Technolila Webtools
3 views

Computed Truth

The SQL Query Cost Estimator proves that **Index Seek (O(log N))** operations are exponentially faster than **Full Table Scans (O(N))** as data grows. For a table with 1M rows, an Index Seek is ~20,000x cheaper than a Full Scan. However, at >10-15% selectivity, the Database Optimizer often forces a partial scan due to Random I/O penalties.

SQL Query Cost Estimator

Estimate Query Cost

Low % = highly selective (good for indexes)

The Technical Proof

Database cost models rely on Page Reads as the primary currency. The formula differs by access method:

1. Full Table Scan (Heap Scan) - \( O(N) \)
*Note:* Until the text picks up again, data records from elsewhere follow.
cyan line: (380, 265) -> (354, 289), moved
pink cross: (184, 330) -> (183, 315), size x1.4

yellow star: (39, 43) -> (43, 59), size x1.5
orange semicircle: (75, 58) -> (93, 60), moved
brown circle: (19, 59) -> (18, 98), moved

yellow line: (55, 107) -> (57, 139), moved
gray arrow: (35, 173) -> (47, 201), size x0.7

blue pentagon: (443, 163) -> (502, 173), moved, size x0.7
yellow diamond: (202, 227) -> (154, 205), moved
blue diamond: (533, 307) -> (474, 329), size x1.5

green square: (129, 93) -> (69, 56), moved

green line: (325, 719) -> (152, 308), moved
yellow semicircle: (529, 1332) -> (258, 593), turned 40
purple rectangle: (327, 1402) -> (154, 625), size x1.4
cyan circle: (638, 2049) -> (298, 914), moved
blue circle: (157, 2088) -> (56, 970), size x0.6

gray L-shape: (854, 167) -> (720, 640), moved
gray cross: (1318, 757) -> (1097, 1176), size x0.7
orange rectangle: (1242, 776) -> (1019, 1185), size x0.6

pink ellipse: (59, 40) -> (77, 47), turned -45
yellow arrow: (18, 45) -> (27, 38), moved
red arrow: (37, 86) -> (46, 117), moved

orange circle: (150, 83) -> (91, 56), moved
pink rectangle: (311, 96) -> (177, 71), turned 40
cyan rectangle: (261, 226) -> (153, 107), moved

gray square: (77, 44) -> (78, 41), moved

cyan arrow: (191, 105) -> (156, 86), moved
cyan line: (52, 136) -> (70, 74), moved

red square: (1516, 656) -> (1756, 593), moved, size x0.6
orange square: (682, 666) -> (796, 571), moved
$$ Cost_{scan} = \frac{N_{rows} \times Row_{width}}{Page_{size}} $$
Every page is read sequentially. High throughput, but reads unnecessary data.

2. Index Seek (B-Tree Loop) - \( O(\log N) \)

$$ Cost_{seek} = Height_{tree} + \lceil Selectivity \times N_{rows} \rceil $$
Where \( Height_{tree} \approx \log_{branching\_factor}(Pages) \). Usually 3-4 reads deep. Efficient for fetching specific rows.

Note: This model assumes a Cold Buffer Cache (worst-case I/O). In a Warm Cache scenario, logical reads are CPU-bound, not I/O-bound.

Step-by-Step Logic

  1. Input Analysis: User provides Table Size (\( N \)) and Selectivity (\( S \)).
  2. Determine Access Path:
    • If "Scan" is selected, the engine must traverse all Leaf Pages.
    • If "Index Seek" is selected, the engine traverses the B-Tree Root \(\to\) Intermediate \(\to\) Leaf.
  3. Calculate Page Cost:
    • Assume average row width of 200 bytes.
    • Rows per page = \( Page_{size} / 200 \).
    • Total Pages = \( N / Rows_{page} \).
  4. Apply Optimizer Heuristics: If Selectivity \( > 15\% \), warn that Random I/O cost exceeds Sequential Scan cost, likely causing an Index Scan flip.
  5. Convert to Time: Map Page Reads to hardware latency (HDD vs SSD standards).